Extracted data
········

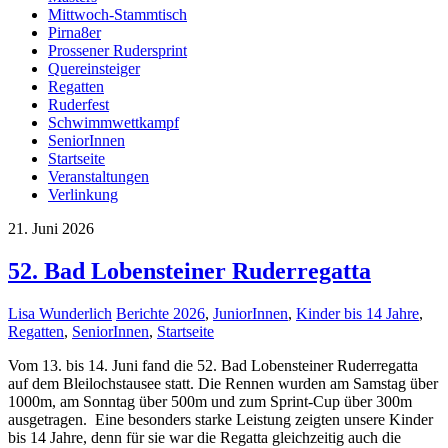
Mittwoch-Stammtisch
Pirna8er
Prossener Rudersprint
Quereinsteiger
Regatten
Ruderfest
Schwimmwettkampf
SeniorInnen
Startseite
Veranstaltungen
Verlinkung
21. Juni 2026
52. Bad Lobensteiner Ruderregatta
Lisa Wunderlich
Berichte 2026
,
JuniorInnen
,
Kinder bis 14 Jahre
,
Regatten
,
SeniorInnen
,
Startseite
Vom 13. bis 14. Juni fand die 52. Bad Lobensteiner Ruderregatta
auf dem Bleilochstausee statt. Die Rennen wurden am Samstag über
1000m, am Sonntag über 500m und zum Sprint-Cup über 300m
ausgetragen. Eine besonders starke Leistung zeigten unsere Kinder
bis 14 Jahre, denn für sie war die Regatta gleichzeitig auch die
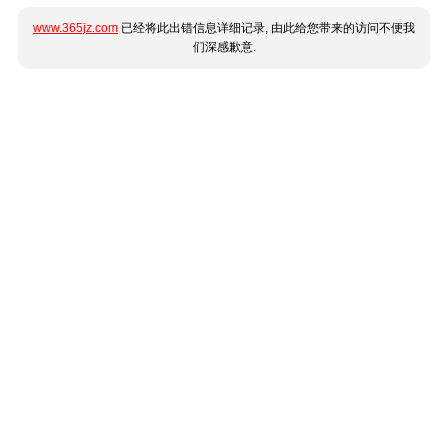
www.365jz.com
已经将此出错信息详细记录, 由此给您带来的访问不便我
们深感歉意.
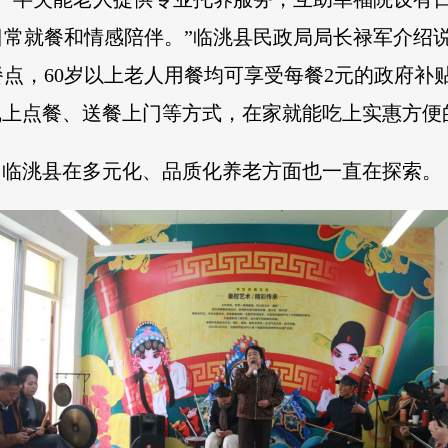
日常就餐和情感陪伴。”临洮县民政局局长禄军介绍
餐点，60岁以上老人用餐均可享受每餐2元的政府补
线上点餐、送餐上门等方式，在家就能吃上实惠方便的
，临洮县在多元化、品质化养老方面也一直在探索。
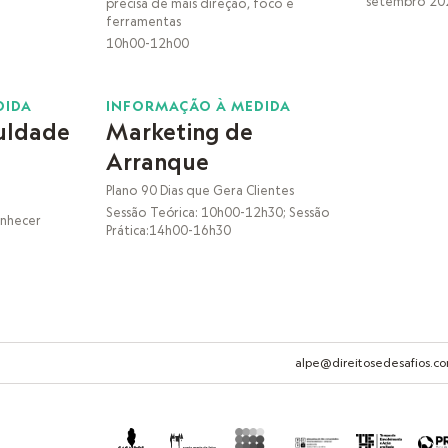
setembro 20
precisa de mais direção, foco e
ferramentas
10h00-12h00
25
DIDA
INFORMAÇÃO À MEDIDA
culdade
Marketing de
SET
Arranque
Plano 90 Dias que Gera Clientes
Sessão Teórica: 10h00-12h30; Sessão
onhecer
Prática:14h00-16h30
alpe@direitosedesafios.c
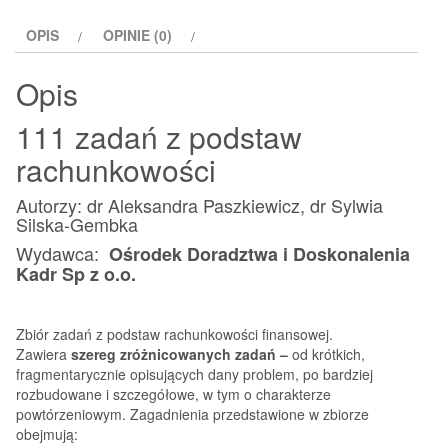
podstaw
OPIS
OPINIE (0)
rachunkowości
Opis
111 zadań z podstaw
rachunkowości
Autorzy: dr Aleksandra Paszkiewicz, dr Sylwia
Silska-Gembka
Wydawca:
Ośrodek Doradztwa i Doskonalenia
Kadr Sp z o.o.
Zbiór zadań z podstaw rachunkowości finansowej.
Zawiera
szereg zróżnicowanych zadań –
od krótkich,
fragmentarycznie opisujących dany problem, po bardziej
rozbudowane i szczegółowe, w tym o charakterze
powtórzeniowym. Zagadnienia przedstawione w zbiorze
obejmują:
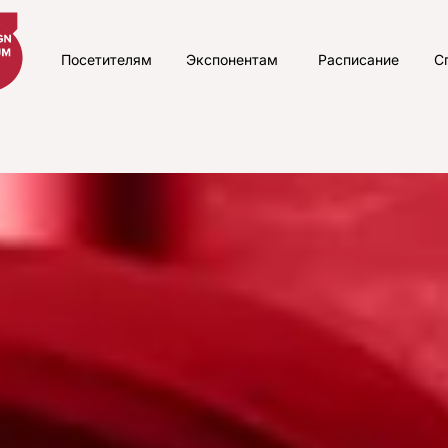
Посетителям
Экспонентам
Расписание
С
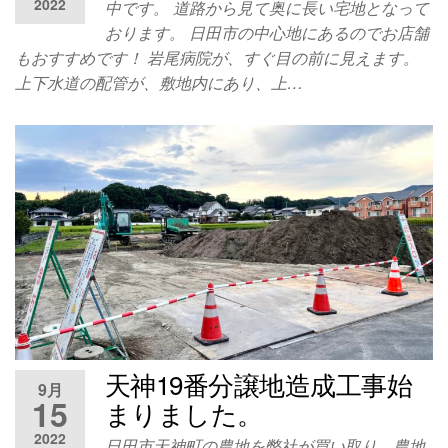
2022
中です。 道路から見て奥に長い宅地となって
おります。 日田市の中心地にあるのでお店舗
もおすすめです！ 岩尾病院が、すぐ目の前に見えます。
上下水道の配管が、敷地内にあり、上…
天神19番分譲地造成工事始
9月
15
まりました。
2022
日田市天神町の農地を弊社が買い取り、農地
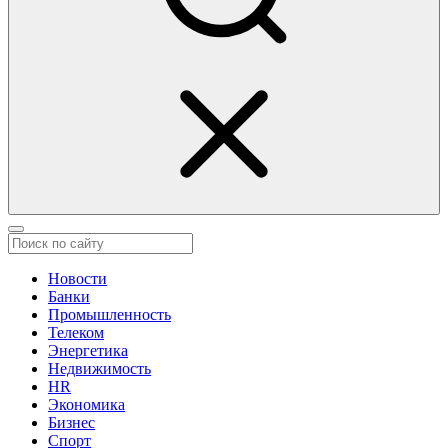
Новости
Банки
Промышленность
Телеком
Энергетика
Недвижимость
HR
Экономика
Бизнес
Спорт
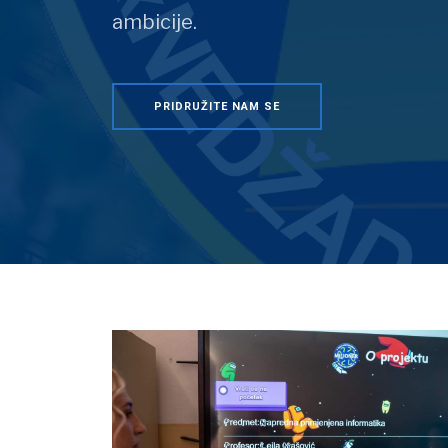
ambicije.
PRIDRUŽITE NAM SE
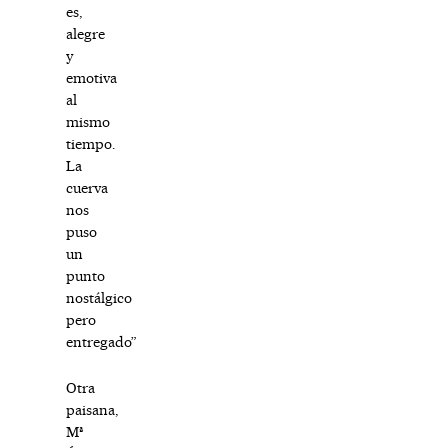
es,
alegre
y
emotiva
al
mismo
tiempo.
La
cuerva
nos
puso
un
punto
nostálgico
pero
entregado”
Otra
paisana,
Mª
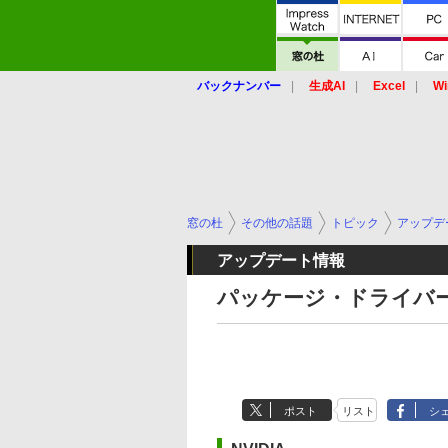
バックナンバー
生成AI
Excel
Wi
窓の杜
その他の話題
トピック
アップデ
アップデート情報
パッケージ・ドライバー関
ポスト
リスト
シ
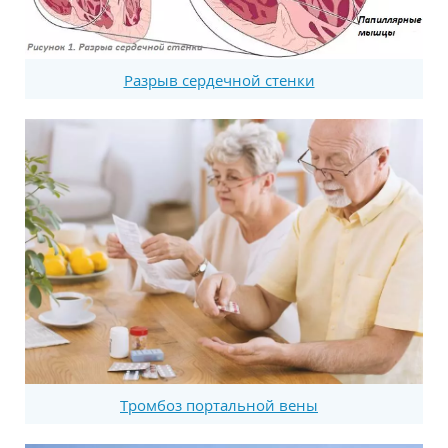
Разрыв сердечной стенки
Тромбоз портальной вены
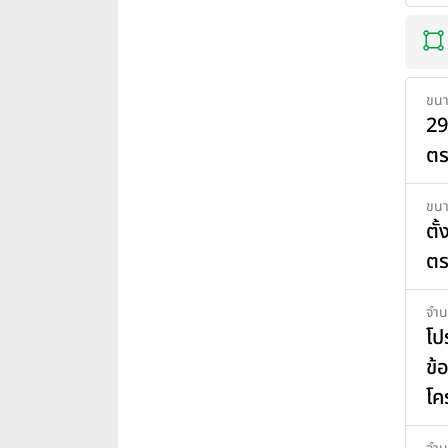
ขนา
29
ตร
ขนาด
ตั
ตร
จำน
โป
ข้
โค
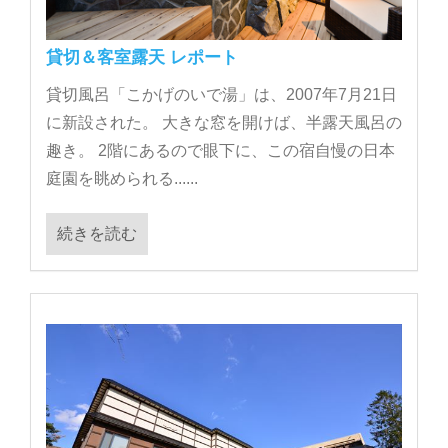
貸切＆客室露天 レポート
貸切風呂「こかげのいで湯」は、2007年7月21日
に新設された。 大きな窓を開けば、半露天風呂の
趣き。 2階にあるので眼下に、この宿自慢の日本
庭園を眺められる......
続きを読む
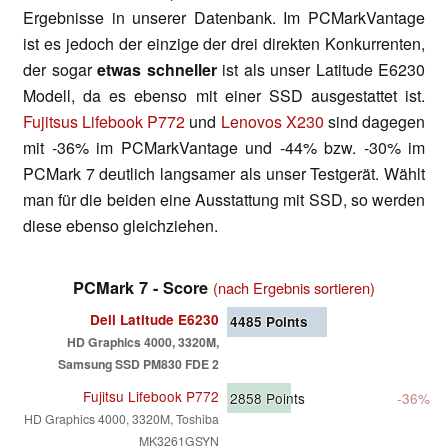
Ergebnisse in unserer Datenbank. Im PCMarkVantage
ist es jedoch der einzige der drei direkten Konkurrenten,
der sogar
etwas schneller
ist als unser Latitude E6230
Modell, da es ebenso mit einer SSD ausgestattet ist.
Fujitsus Lifebook P772
und
Lenovos X230
sind dagegen
mit -36% im PCMarkVantage und -44% bzw. -30% im
PCMark 7 deutlich langsamer als unser Testgerät. Wählt
man für die beiden eine Ausstattung mit SSD, so werden
diese ebenso gleichziehen.
PCMark 7 - Score
(nach Ergebnis sortieren)
Dell Latitude E6230
4485
Points
HD Graphics 4000, 3320M,
Samsung SSD PM830 FDE 2
Fujitsu Lifebook P772
2858
Points
-36%
HD Graphics 4000, 3320M, Toshiba
MK3261GSYN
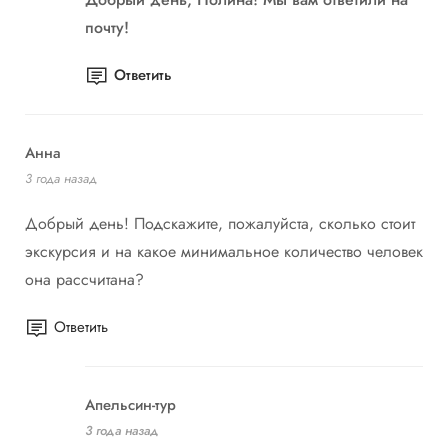
почту!
Ответить
Анна
3 года назад
Добрый день! Подскажите, пожалуйста, сколько стоит
экскурсия и на какое минимальное количество человек
она рассчитана?
Ответить
Апельсин-тур
3 года назад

········

Your task
Filter the entries down to the lines with the word "ebenso" in them.

Answer for the task
Modell, da es ebenso mit einer SSD ausgestattet ist.
diese ebenso gleichziehen.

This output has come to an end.